Although, Eary’s initial reaction to studying Menswear Design is not entirely invalid. At the time of her beginning in design, men’s clothing was a bit boring. There was nothing like the level of interest in it as we enjoy today, and men’s self-expression had yet to be appropriated in the name of fashion: “Well it was 2003, so it was when it was starting to get exciting. Like Dior, Raf was doing his thing and it was so, it was exciting, but it’s just nowhere near what it is now.” Looking back, for Eary, “It was like there was no rules, there still are no rules, but just everything seemed so new then and so fresh to do stuff on such a mad scale. I think it did seem quite new at the time”. Eary, designer and director of her independent label, little did she know at the time, would go on to flourish alongside the menswear industry. Her beginnings as a men’s fashion designer were the grassroots of the menswear campaign which has taken hold, and she reminisces to say that “the reason that London Fashion Week Men’s even exists is because it was myself and probably, I don’t know, like eight others making so much noise tacked on the end of Women’s Fashion Week that they had to create a Men’s Fashion Week.” Now, Eary shows at LFW:M and is a staple of the weekend schedule. The Menswear industry in Britain is estimated to be worth £14.1 billion and accounts for 25% of the total clothing market, according to Mintel’s British Lifestyles in 2016.
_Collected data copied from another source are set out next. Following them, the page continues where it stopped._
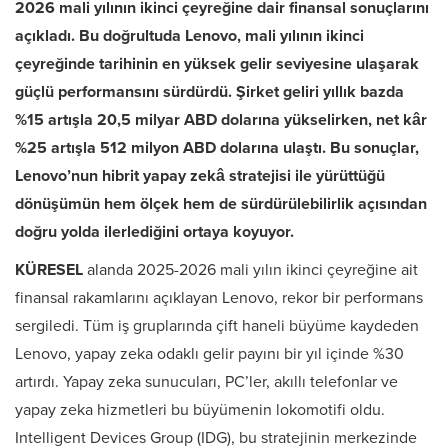
2026 mali yılının ikinci çeyreğine dair finansal sonuçlarını
açıkladı. Bu doğrultuda Lenovo, mali yılının ikinci
çeyreğinde tarihinin en yüksek gelir seviyesine ulaşarak
güçlü performansını sürdürdü. Şirket geliri yıllık bazda
%15 artışla 20,5 milyar ABD dolarına yükselirken, net kâr
%25 artışla 512 milyon ABD dolarına ulaştı. Bu sonuçlar,
Lenovo’nun hibrit yapay zekâ stratejisi ile yürüttüğü
dönüşümün hem ölçek hem de sürdürülebilirlik açısından
doğru yolda ilerlediğini ortaya koyuyor.
KÜRESEL
alanda 2025-2026 mali yılın ikinci çeyreğine ait
finansal rakamlarını açıklayan Lenovo, rekor bir performans
sergiledi. Tüm iş gruplarında çift haneli büyüme kaydeden
Lenovo, yapay zeka odaklı gelir payını bir yıl içinde %30
artırdı. Yapay zeka sunucuları, PC’ler, akıllı telefonlar ve
yapay zeka hizmetleri bu büyümenin lokomotifi oldu.
Intelligent Devices Group (IDG), bu stratejinin merkezinde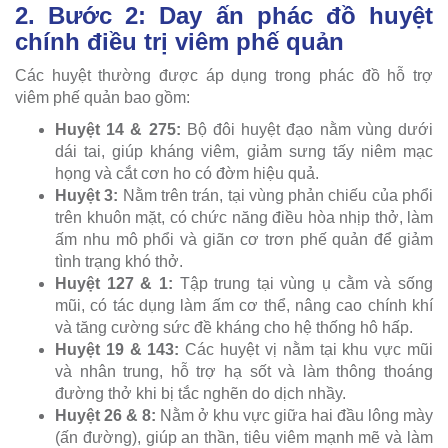
2. Bước 2: Day ấn phác đồ huyệt
chính điều trị viêm phế quản
Các huyệt thường được áp dụng trong phác đồ hỗ trợ
viêm phế quản bao gồm:
Huyệt 14 & 275:
Bộ đôi huyệt đạo nằm vùng dưới
dái tai, giúp kháng viêm, giảm sưng tấy niêm mạc
họng và cắt cơn ho có đờm hiệu quả.
Huyệt 3:
Nằm trên trán, tại vùng phản chiếu của phổi
trên khuôn mặt, có chức năng điều hòa nhịp thở, làm
ấm nhu mô phổi và giãn cơ trơn phế quản để giảm
tình trạng khó thở.
Huyệt 127 & 1:
Tập trung tại vùng ụ cằm và sống
mũi, có tác dụng làm ấm cơ thể, nâng cao chính khí
và tăng cường sức đề kháng cho hệ thống hô hấp.
Huyệt 19 & 143:
Các huyệt vị nằm tại khu vực mũi
và nhân trung, hỗ trợ hạ sốt và làm thông thoáng
đường thở khi bị tắc nghẽn do dịch nhầy.
Huyệt 26 & 8:
Nằm ở khu vực giữa hai đầu lông mày
(ấn đường), giúp an thần, tiêu viêm mạnh mẽ và làm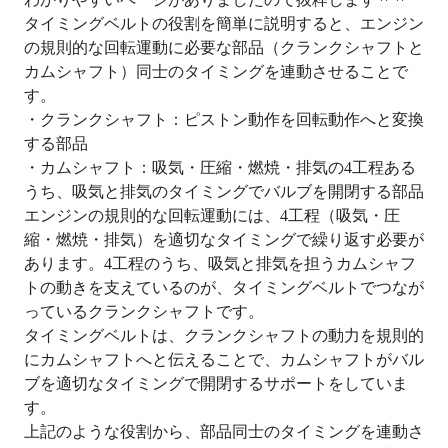
タイミングベルトの役割を簡単に説明すると、エンジン
の規則的な回転運動に必要な部品（クランクシャフトと
カムシャフト）同士のタイミングを連動させることで
す。
・クランクシャフト：ピストン動作を回転動作へと変換
する部品
・カムシャフト：吸気・圧縮・燃焼・排気の4工程ある
うち、吸気と排気のタイミングでバルブを開閉する部品
エンジンの規則的な回転運動には、4工程（吸気・圧
縮・燃焼・排気）を適切なタイミングで繰り返す必要が
あります。4工程のうち、吸気と排気を担うカムシャフ
トの動きを支えているのが、タイミングベルトでつなが
っているクランクシャフトです。
タイミングベルトは、クランクシャフトの動力を規則的
にカムシャフトへと伝えることで、カムシャフトがバル
ブを適切なタイミングで開閉するサポートをしていま
す。
上記のような役割から、部品同士のタイミングを連動さ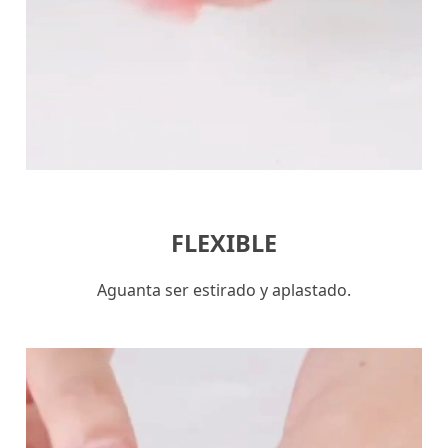
FLEXIBLE
Aguanta ser estirado y aplastado.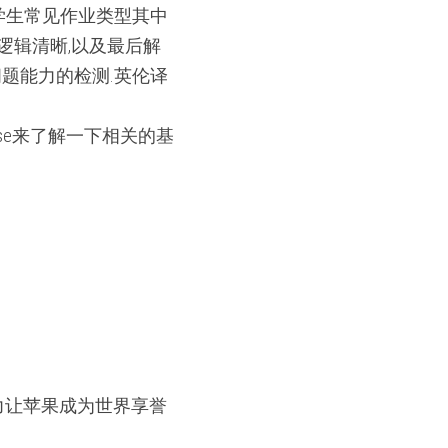
是留学生常见作业类型其中
逻辑清晰,以及最后解
析问题能力的检测.英伦译
ase来了解一下相关的基
能力让苹果成为世界享誉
Piercing the noise which fills the background of passing traffic, occasional bleeps of public transport and the added inconvenience of dodgy reception, Eary’s thick, London accent sings as she meanders between topics. Her honesty and openness in discussion is utterly refreshing as the observant designer tells me how she sees the industry today. Having upped and left for LA, only to recoil to London soon after, she says: “I had loads of plans to go to the US and just leave London. Kind of just like left everything and thought, ‘you know what? I’m going to have a break’. And then I got to LA and I was just like ‘actually I fucking hate it here’. So I came back and I was just like ‘oh I’ll just do a collection and see what happens.’” Hesitant of sounding too negative about the industry that she is a part of, she explains how, after working eight years in it, it is now a completely different industry. “People themselves, designers themselves become fashionable, where they are in one minute and out the next and it’s so disposable, it’s kind of scary. So unless you’ve got like a real good core skill set, I think it’s more heartbreaking than ever.” She goes on to say that “in [her] time, there were so many designers who, at one point, were absolutely thriving, now they’ve just completely disappeared and that happens more and more and more”.